Well, that’s embarrassing for someone like me whose career was primarily in sales, marketing, and advertising. Where did I go wrong?
When my clients purchased promo items, they had me (or someone like me) to help them make decisions. They didn’t really want to learn how to do this marketing themselves. As well, people think swag is the easiest thing to buy, even though I can attest that it is not. And that’s probably why there are so few books on the topic anywhere. Nobody really wants to learn how to do it… except if you’re in the industry, like my friendly competitors were.
The book still is one of my top selling titles, now over a decade later. I’m always at or near the top of my topic category. But it’s the old problem of being a big fish in a very small pond.
What could I have done differently? Well, I could have taken a clue from the lack of books on the topic for sale on Amazon. But as for using the book as a lead generator, it was a fail. Side note, lead generation books are an old time-y tactic that doesn’t work as well anymore, due to information overload, and changes in buying behavior as a result of the internet and the Amazon-ization of retail.

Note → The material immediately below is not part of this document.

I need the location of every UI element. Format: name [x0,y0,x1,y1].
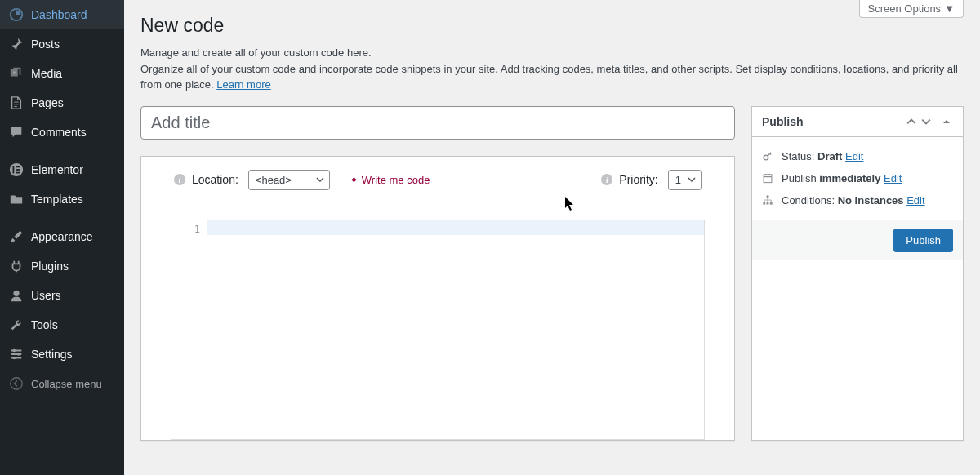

Your Ideal Reader vs. The Ideal Reader
A wise marketing move is to determine your ideal reader for your book. But we have to be very clear about what is ideal. Is ideal a reader that you want to read your book? Or is it the actual people who do read books like yours? This is an important distinction.
My author friend's story is a great example of this problem. He thought that younger, hip readers were his imagined ideal readers. But as he did his research, the ideal reader was much, much older with a military background. While he was able to get some insight on this market targeting issue by listening to other authors in his space, this can sometimes be a difficult thing to determine.
Listening to those in your market demographic, especially on social media, is one way to get this insight. What do I mean by “listening?” I mean that you need to be following those who talk about your genre or topic. A good place to start is by following narrowly defined hashtags that are relevant to your type of content. Who’s talking about what you talk about? How old are they? What do they do for a living? What else do they talk about in addition to your genre? You’ll likely start seeing some common characteristics that can help you identify your ideal reader.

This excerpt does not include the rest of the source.